The job thing is hard because of where we live (very rural).
Anonymous
Anonymous wrote:
Anonymous wrote:
Anonymous wrote:You need to either be willing to do anything to get out of financial ruin or quit complaining about it. File bankruptcy if you are so far gone. Try to get your IRS debt negotiated down. There are lawyers out there that can help with this. Sounds like drugs and alcohol played a major role in where you are today. Also, look for a new line of work. You can reinvent yourself any age. Where there is a will there is a way.

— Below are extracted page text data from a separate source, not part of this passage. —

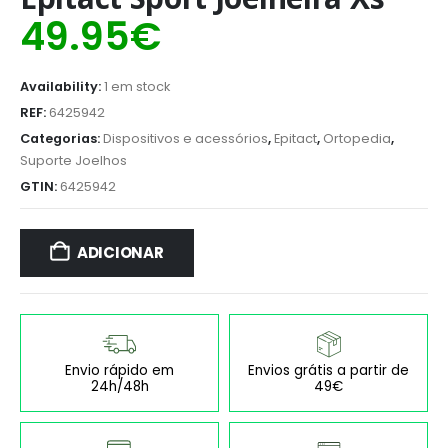
49.95
€
Availability:
1 em stock
REF:
6425942
Categorias:
Dispositivos e acessórios
,
Epitact
,
Ortopedia
,
Suporte Joelhos
GTIN:
6425942
ADICIONAR
Envio rápido em
Envios grátis a partir de
24h/48h
49€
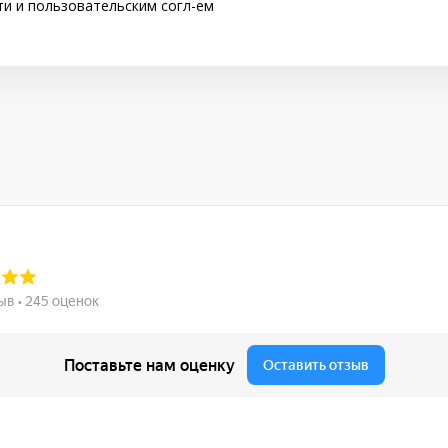
ти
и
пользовательским согл-ем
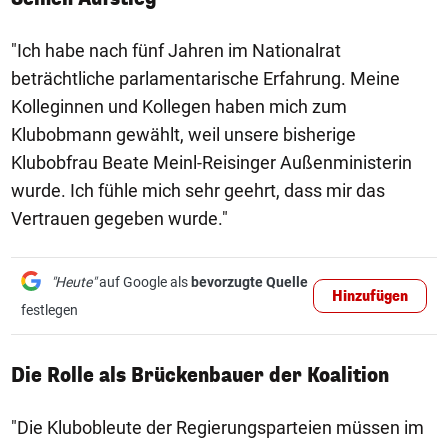
"Ich habe nach fünf Jahren im Nationalrat
beträchtliche parlamentarische Erfahrung. Meine
Kolleginnen und Kollegen haben mich zum
Klubobmann gewählt, weil unsere bisherige
Klubobfrau Beate Meinl-Reisinger Außenministerin
wurde. Ich fühle mich sehr geehrt, dass mir das
Vertrauen gegeben wurde."
"Heute"
auf Google als
bevorzugte Quelle
Hinzufügen
festlegen
Die Rolle als Brückenbauer der Koalition
"Die Klubobleute der Regierungsparteien müssen im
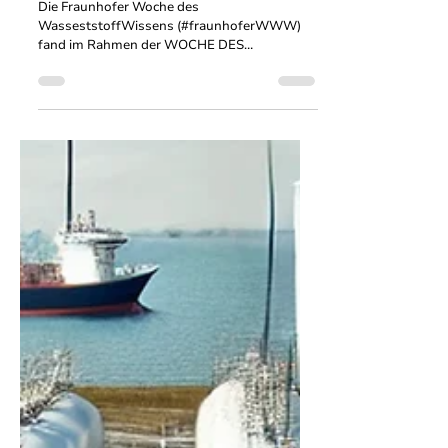
15. Okt. 2024
3 Min. Lesezeit
Die Fraunhofer Woche des
WasserstoffWissens
#fraunhoferWWW 2024: Rückblick
auf eine spannende Woche
Die Fraunhofer Woche des
WasseststoffWissens (#fraunhoferWWW)
fand im Rahmen der WOCHE DES
WASSERSTOFFS 2024 statt und bot eine
Woche...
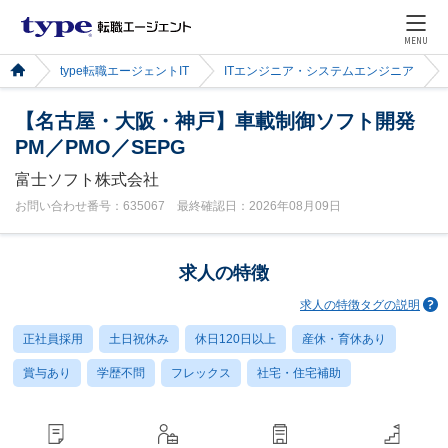
MENU
type転職エージェントIT
ITエンジニア・システムエンジニア
【名古屋・大阪・神戸】車載制御ソフト開発
PM／PMO／SEPG
富士ソフト株式会社
お問い合わせ番号：635067 最終確認日：2026年08月09日
求人の特徴
求人の特徴タグの説明
正社員採用
土日祝休み
休日120日以上
産休・育休あり
賞与あり
学歴不問
フレックス
社宅・住宅補助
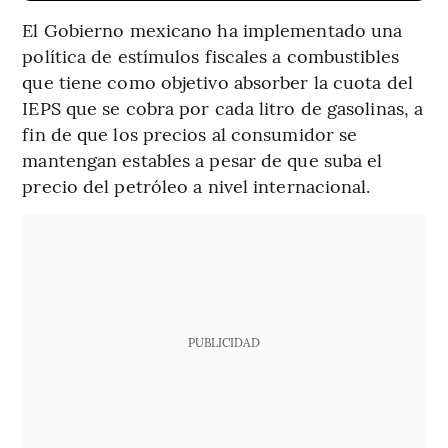
El Gobierno mexicano ha implementado una
política de estímulos fiscales a combustibles
que tiene como objetivo absorber la cuota del
IEPS que se cobra por cada litro de gasolinas, a
fin de que los precios al consumidor se
mantengan estables a pesar de que suba el
precio del petróleo a nivel internacional.
PUBLICIDAD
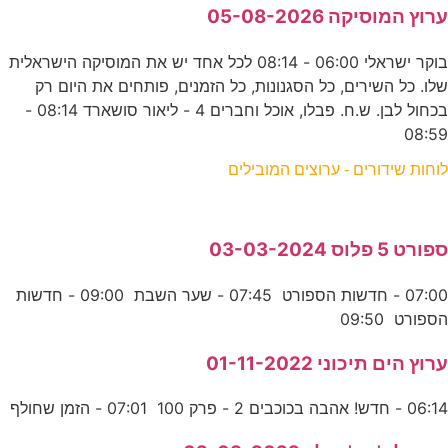
ערוץ המוסיקה 05-08-2026
בוקר ישראלי 06:00 - 08:14 לכל אחד יש את המוסיקה הישראלית
שלו. כל השירים, כל הסגנונות, כל הזמנים, פותחים את היום רק
בכחול לבן. ש.ח. פבלו, אוכל וחברים 4 - ליאור סושארד 08:14 -
08:59
לוחות שידורים - ערוצים המובילים
ספורט 5 פלוס 03-03-2024
07:00 - חדשות הספורט 07:45 - שער השבת 09:00 - חדשות
הספורט 09:50
ערוץ הים תיכוני 01-11-2022
06:14 - חדש! אהבה בכוכבים 2 - פרק 100 07:01 - הזמן שחולף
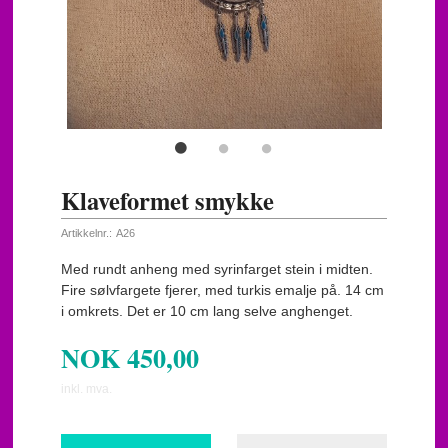
Klaveformet smykke
Artikkelnr.:
A26
Med rundt anheng med syrinfarget stein i midten.
Fire sølvfargete fjerer, med turkis emalje på. 14 cm
i omkrets. Det er 10 cm lang selve anghenget.
NOK
450,00
inkl. mva.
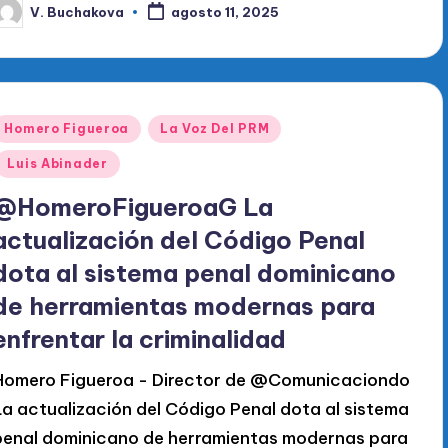
V. Buchakova
agosto 11, 2025
ublicado
or
Publicado
Homero Figueroa
La Voz Del PRM
en
Luis Abinader
@HomeroFigueroaG La
actualización del Código Penal
dota al sistema penal dominicano
de herramientas modernas para
enfrentar la criminalidad
Homero Figueroa - Director de @Comunicaciondo
La actualización del Código Penal dota al sistema
penal dominicano de herramientas modernas para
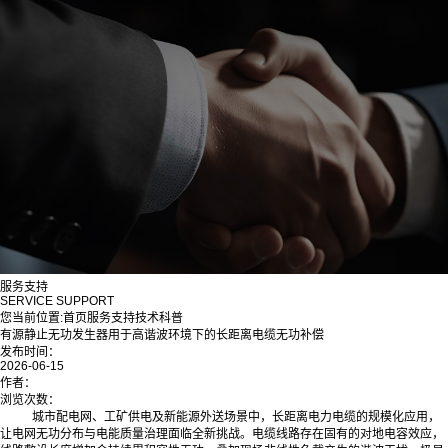
服务支持
SERVICE SUPPORT
您当前位置:
首页
服务支持
技术科普
有源静止无功发生器用于高谐波环境下的长距离电缆无功补偿
发布时间：
2026-06-15
作者：
浏览次数：
城市配电网、工矿供电及新能源外送场景中，长距离电力电缆的规模化应用，
让电网无功分布与电能质量治理面临全新挑战。电缆线路存在固有的对地电容效应，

Bankruptcy immediately ends my employment.

Can't really afford a tax lawyer right now, although I will likely regret saying that.

Drugs and alcohol played no role at all. Just bad luck with my health and increasingly poor decision making.

I have spent months trying to reinvent myself but I cannot think of anything as lucrative, and now I live in a remote area and generally work from home. I feel boxed in and effed.


Are you self-employed/an independent contractor? If not and you work for a company--Does your employer have an EAP (Employee Assistance Program)? If your employer has an HR department or even just one HR person, ask if there is an EAP. If so, contact the EAP. They can possibly connect you with both personal counseling and financial counseling too. Please do not wait.


Unfortunately there is no EAP. Small professional services group.

I feel like all of this is hopeless until we get evicted and I throw what I can into a U-Haul and leave.
Anonymous
I'd be talking to a bankruptcy attorney and then a divorce attorney, but that's just me. Start over--make better choices in the future.
Anonymous
If you are protestant (and already previously divorced it sounds like), I have no idea why you are letting religion be a hangup. It's an excuse.

Look, you got conned by a grifter. It's plain as day. Divorce. Move on. She doesn't love you. She loves being provided for. She will find someone right after you to take her on, and take care of her kids. She will be fine. Worry about you.